▸ **YOUR TASK**: Using the records below, copy every line that holds the string "corporative".

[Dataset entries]
+++
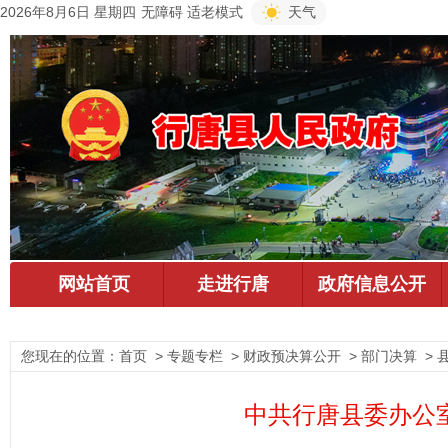
2026年8月6日 星期四
无障碍
适老模式
天气
您现在的位置：
首页
> 专题专栏 > 财政预决算公开 > 部门决算 > 
中共行唐县委办公室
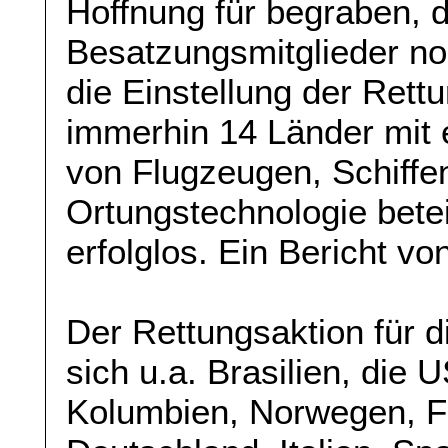
Hoffnung für begraben, 
Besatzungsmitglieder no
die Einstellung der Rettu
immerhin 14 Länder mit 
von Flugzeugen, Schiffe
Ortungstechnologie betei
erfolglos. Ein Bericht vo
Der Rettungsaktion für 
sich u.a. Brasilien, die 
Kolumbien, Norwegen, F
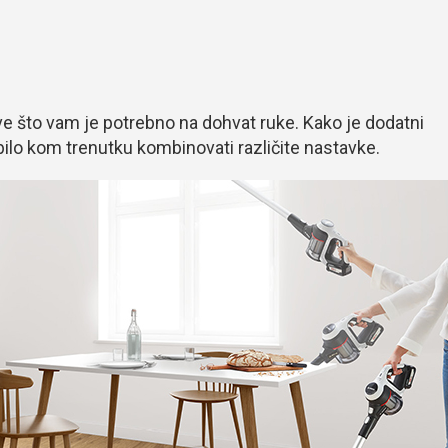
e što vam je potrebno na dohvat ruke. Kako je dodatni
 bilo kom trenutku kombinovati različite nastavke.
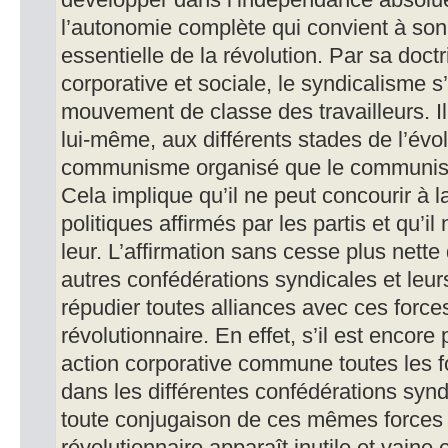
développer dans l’indépendance absolue, 
l’autonomie complète qui convient à son
essentielle de la révolution. Par sa doct
corporative et sociale, le syndicalisme 
mouvement de classe des travailleurs. Il
lui-même, aux différents stades de l’évo
communisme organisé que le communism
Cela implique qu’il ne peut concourir à l
politiques affirmés par les partis et qu’il 
leur. L’affirmation sans cesse plus nette
autres confédérations syndicales et leurs
répudier toutes alliances avec ces forces
révolutionnaire. En effet, s’il est encor
action corporative commune toutes les 
dans les différentes confédérations syndi
toute conjugaison de ces mêmes forces 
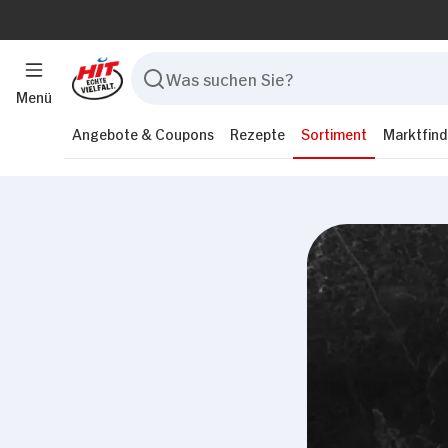
Menü
Angebote & Coupons
Rezepte
Sortiment
Marktfind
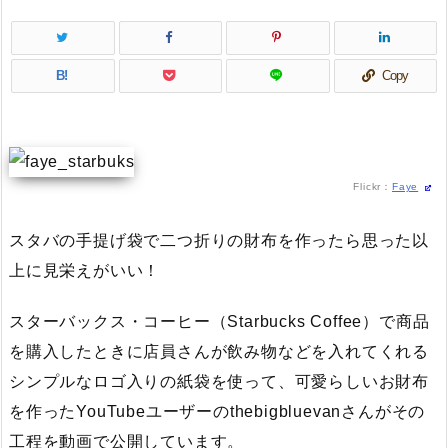
B!
Copy
Flickr：
Faye
スタバの手提げ袋で二つ折りの財布を作ったら思った以
上に見栄えがいい！
スターバックス・コーヒー（Starbucks Coffee）で商品
を購入したときに店員さんが飲み物などを入れてくれる
シンプルなロゴ入りの紙袋を使って、可愛らしいお財布
を作ったYouTubeユーザーのthebigbluevanさんがその
工程を動画で公開しています。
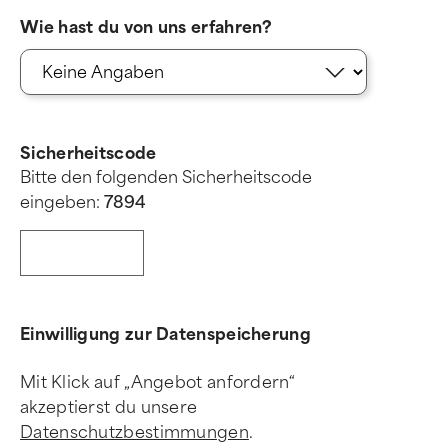
Wie hast du von uns erfahren?
Sicherheitscode
Bitte den folgenden Sicherheitscode
eingeben:
7
8
9
4
Einwilligung zur Datenspeicherung
Mit Klick auf „Angebot anfordern“
akzeptierst du unsere
Datenschutzbestimmungen
.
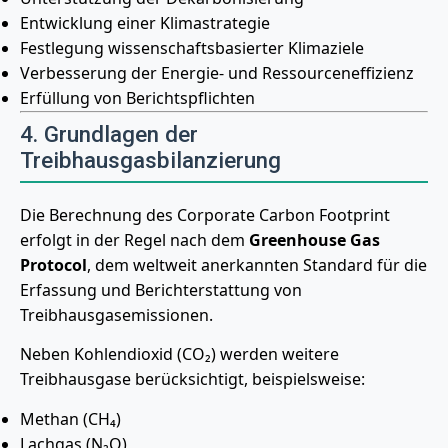
Entwicklung einer Klimastrategie
Festlegung wissenschaftsbasierter Klimaziele
Verbesserung der Energie- und Ressourceneffizienz
Erfüllung von Berichtspflichten
4. Grundlagen der
Treibhausgasbilanzierung
Die Berechnung des Corporate Carbon Footprint
erfolgt in der Regel nach dem
Greenhouse Gas
Protocol
, dem weltweit anerkannten Standard für die
Erfassung und Berichterstattung von
Treibhausgasemissionen.
Neben Kohlendioxid (CO₂) werden weitere
Treibhausgase berücksichtigt, beispielsweise:
Methan (CH₄)
Lachgas (N₂O)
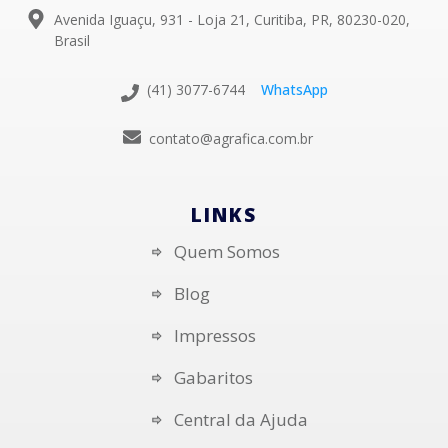
Avenida Iguaçu, 931 - Loja 21, Curitiba, PR, 80230-020,
Brasil
(41) 3077-6744
WhatsApp
contato@agrafica.com.br
LINKS
Quem Somos
Blog
Impressos
Gabaritos
Central da Ajuda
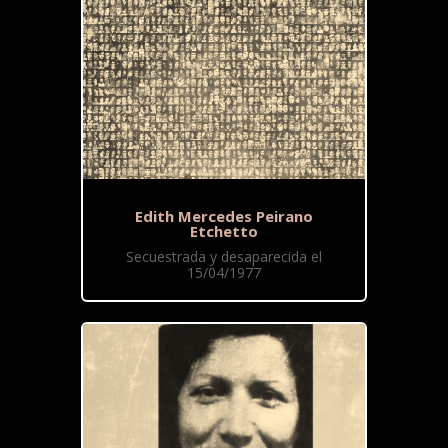
Edith Mercedes Peirano
Etchetto
Secuestrada y desaparecida el
15/04/1977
+++
▸ **ANSWER SECTION**:
corporative et sociale, le syndicalisme 
action corporative commune toutes les 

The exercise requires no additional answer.